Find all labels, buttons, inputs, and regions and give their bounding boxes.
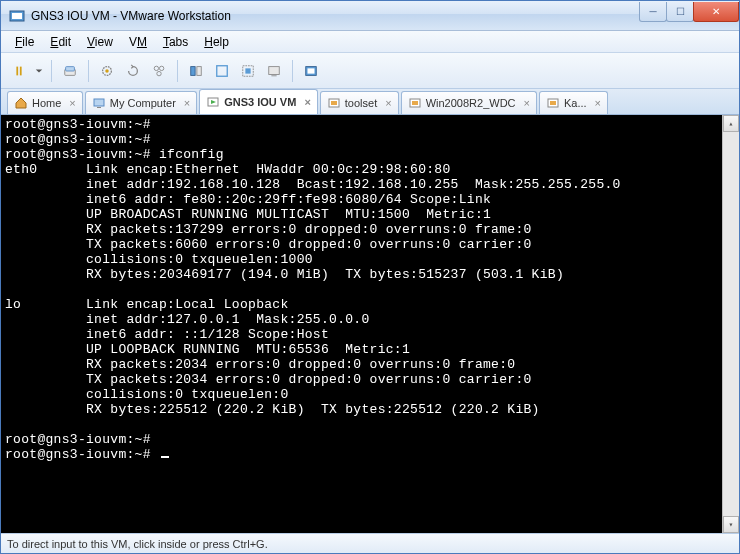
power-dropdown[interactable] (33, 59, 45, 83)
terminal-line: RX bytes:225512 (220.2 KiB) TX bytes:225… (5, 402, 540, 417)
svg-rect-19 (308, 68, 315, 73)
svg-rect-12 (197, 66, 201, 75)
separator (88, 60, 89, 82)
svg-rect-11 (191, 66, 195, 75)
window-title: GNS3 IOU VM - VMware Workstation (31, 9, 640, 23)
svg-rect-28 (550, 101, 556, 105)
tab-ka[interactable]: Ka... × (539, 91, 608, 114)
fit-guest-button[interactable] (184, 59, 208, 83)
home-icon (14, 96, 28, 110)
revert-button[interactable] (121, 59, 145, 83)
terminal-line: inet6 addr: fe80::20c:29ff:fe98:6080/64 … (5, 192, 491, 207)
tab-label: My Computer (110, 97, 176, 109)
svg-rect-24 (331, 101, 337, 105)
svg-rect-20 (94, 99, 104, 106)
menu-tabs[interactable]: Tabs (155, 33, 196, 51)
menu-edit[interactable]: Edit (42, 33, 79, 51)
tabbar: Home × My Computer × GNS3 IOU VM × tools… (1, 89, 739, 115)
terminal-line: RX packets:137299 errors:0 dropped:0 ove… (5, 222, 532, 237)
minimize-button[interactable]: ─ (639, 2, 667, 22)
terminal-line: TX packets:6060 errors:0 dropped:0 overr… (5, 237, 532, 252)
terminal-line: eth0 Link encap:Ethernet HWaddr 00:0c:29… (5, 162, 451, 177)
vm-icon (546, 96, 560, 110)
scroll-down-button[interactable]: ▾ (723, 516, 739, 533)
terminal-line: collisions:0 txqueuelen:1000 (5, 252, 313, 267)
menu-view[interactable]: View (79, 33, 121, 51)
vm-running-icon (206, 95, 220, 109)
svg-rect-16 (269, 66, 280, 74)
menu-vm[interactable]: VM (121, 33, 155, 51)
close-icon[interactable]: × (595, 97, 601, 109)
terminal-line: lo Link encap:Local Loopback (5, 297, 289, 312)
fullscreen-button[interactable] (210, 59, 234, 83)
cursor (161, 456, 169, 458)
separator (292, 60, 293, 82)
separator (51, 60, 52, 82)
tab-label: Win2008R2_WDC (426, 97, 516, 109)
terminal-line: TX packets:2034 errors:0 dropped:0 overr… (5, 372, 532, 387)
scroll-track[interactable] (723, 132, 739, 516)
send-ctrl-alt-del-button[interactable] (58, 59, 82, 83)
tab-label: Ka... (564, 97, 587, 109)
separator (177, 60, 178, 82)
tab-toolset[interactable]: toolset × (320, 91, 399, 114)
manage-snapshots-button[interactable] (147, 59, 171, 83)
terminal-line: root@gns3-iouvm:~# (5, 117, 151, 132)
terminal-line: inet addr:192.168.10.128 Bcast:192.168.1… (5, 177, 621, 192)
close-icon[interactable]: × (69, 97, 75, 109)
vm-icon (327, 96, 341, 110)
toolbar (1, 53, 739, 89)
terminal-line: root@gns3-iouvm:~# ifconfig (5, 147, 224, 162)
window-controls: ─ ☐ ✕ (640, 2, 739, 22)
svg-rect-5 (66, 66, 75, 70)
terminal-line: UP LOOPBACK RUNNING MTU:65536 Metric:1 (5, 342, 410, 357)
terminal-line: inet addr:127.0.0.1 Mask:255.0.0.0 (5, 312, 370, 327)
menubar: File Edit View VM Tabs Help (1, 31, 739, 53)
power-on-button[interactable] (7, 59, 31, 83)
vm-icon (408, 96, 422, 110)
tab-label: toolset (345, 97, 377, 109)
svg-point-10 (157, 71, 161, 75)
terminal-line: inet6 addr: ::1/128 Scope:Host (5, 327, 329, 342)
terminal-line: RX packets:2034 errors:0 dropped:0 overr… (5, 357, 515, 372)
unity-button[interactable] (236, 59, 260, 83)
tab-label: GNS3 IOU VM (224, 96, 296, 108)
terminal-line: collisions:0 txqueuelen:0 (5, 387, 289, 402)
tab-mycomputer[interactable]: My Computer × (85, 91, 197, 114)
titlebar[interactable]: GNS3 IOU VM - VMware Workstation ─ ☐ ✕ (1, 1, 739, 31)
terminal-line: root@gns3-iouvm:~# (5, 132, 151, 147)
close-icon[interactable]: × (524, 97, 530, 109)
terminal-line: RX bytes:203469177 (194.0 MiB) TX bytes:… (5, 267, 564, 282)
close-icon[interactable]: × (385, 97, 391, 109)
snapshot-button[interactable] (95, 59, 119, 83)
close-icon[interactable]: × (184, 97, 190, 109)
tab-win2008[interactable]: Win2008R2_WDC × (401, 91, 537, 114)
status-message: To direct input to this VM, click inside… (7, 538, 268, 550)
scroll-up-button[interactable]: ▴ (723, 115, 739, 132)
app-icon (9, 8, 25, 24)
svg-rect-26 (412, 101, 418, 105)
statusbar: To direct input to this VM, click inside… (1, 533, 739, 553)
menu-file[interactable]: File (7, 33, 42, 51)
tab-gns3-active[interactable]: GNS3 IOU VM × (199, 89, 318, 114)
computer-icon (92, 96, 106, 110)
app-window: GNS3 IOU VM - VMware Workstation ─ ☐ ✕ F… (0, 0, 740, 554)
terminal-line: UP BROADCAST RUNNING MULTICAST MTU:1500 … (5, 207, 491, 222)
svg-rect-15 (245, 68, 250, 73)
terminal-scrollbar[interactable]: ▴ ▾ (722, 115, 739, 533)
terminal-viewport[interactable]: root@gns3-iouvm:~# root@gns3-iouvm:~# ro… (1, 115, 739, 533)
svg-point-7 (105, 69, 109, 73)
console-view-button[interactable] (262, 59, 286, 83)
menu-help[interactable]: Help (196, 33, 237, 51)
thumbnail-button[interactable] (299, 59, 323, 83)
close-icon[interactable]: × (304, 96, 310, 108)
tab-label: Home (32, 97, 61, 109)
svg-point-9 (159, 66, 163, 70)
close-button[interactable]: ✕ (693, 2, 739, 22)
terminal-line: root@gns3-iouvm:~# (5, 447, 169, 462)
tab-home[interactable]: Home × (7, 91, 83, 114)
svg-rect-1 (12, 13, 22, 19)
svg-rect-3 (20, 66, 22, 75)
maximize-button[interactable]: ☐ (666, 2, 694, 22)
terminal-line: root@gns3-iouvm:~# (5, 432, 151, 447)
########
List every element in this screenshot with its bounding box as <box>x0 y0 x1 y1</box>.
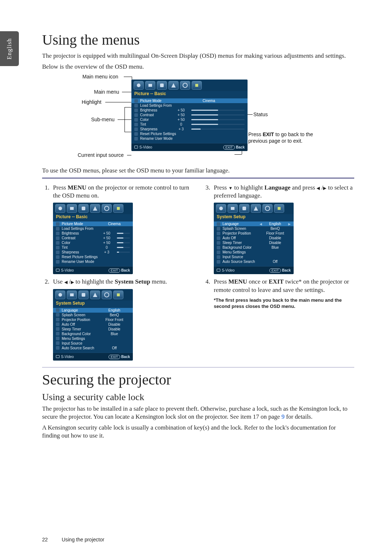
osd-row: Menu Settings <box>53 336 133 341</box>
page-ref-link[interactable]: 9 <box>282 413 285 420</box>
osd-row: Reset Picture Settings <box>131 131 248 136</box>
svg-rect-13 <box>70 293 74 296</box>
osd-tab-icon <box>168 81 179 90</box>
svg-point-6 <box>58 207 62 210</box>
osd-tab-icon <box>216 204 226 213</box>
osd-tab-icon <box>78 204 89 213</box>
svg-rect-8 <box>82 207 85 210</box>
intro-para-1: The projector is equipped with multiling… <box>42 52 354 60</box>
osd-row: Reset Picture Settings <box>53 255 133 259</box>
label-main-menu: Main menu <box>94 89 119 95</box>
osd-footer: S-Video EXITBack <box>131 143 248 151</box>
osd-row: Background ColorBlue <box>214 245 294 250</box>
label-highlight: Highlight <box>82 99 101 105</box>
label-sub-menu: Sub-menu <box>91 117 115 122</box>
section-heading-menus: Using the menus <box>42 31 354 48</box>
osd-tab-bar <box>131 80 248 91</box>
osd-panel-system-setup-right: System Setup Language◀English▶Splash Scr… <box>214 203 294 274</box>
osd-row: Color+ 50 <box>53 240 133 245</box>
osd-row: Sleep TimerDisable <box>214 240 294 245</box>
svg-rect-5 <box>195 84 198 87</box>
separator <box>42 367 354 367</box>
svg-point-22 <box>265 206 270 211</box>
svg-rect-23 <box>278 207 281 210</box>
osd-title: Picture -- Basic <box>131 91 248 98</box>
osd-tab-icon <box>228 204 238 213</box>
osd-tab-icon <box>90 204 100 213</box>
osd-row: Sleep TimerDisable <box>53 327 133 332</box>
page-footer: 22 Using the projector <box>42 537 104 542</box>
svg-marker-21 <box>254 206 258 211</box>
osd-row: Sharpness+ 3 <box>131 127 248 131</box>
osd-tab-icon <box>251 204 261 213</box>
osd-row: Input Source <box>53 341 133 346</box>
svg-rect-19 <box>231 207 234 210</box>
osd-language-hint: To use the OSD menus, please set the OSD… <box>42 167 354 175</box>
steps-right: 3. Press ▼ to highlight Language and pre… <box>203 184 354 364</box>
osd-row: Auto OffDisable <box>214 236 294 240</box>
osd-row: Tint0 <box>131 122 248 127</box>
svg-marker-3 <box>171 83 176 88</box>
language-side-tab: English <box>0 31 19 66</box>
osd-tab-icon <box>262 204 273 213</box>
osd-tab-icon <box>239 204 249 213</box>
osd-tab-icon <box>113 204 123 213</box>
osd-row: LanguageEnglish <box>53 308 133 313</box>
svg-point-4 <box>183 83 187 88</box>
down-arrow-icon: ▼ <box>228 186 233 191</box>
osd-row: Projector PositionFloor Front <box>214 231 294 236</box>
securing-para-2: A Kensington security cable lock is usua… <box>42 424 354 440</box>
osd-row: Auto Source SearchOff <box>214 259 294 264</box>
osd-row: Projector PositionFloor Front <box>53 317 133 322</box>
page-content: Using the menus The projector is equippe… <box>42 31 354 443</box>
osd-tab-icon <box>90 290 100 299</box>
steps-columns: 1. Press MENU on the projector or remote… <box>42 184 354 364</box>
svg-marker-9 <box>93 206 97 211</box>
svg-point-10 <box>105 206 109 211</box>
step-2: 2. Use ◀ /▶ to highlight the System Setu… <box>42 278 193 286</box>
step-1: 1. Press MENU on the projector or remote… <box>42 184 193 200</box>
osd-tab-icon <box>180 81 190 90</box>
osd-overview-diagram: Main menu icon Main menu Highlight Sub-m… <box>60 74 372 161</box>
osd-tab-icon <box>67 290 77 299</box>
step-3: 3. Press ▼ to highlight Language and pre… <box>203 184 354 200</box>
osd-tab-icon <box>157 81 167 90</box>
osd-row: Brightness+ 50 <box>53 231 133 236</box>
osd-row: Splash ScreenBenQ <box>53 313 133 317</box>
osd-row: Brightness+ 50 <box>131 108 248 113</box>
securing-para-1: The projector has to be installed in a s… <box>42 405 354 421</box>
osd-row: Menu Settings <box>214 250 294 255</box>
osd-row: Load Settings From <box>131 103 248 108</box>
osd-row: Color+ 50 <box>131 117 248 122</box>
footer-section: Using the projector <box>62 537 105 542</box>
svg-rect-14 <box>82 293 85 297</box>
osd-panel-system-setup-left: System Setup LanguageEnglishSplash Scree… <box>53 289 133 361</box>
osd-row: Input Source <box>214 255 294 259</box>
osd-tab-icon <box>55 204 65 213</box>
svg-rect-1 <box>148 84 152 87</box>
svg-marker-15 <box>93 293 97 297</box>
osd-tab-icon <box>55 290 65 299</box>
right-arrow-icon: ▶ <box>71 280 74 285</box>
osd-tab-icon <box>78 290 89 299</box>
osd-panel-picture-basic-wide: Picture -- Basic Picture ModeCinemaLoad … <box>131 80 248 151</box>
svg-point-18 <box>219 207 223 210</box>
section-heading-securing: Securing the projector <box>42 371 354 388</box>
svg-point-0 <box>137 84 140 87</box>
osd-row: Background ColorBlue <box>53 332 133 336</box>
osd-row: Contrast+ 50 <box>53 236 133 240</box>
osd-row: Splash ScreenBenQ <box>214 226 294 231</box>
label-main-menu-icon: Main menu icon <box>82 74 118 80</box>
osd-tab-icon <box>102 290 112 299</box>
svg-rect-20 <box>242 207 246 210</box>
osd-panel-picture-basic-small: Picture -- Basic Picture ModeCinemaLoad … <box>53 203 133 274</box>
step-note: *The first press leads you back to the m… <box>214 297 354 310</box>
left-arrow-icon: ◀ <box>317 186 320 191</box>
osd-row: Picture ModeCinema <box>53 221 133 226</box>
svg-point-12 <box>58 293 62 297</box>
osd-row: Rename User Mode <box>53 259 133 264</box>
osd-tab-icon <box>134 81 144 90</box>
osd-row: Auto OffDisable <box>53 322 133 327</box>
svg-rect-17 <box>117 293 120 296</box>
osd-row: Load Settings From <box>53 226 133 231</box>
########
What you should do: Copy each line of the listing above that contains the word "page".

Solution for this exercise:
page-ref-link[interactable]: 9 <box>282 413 285 420</box>
page-footer: 22 Using the projector <box>42 537 104 542</box>
page-content: Using the menus The projector is equippe… <box>42 31 354 443</box>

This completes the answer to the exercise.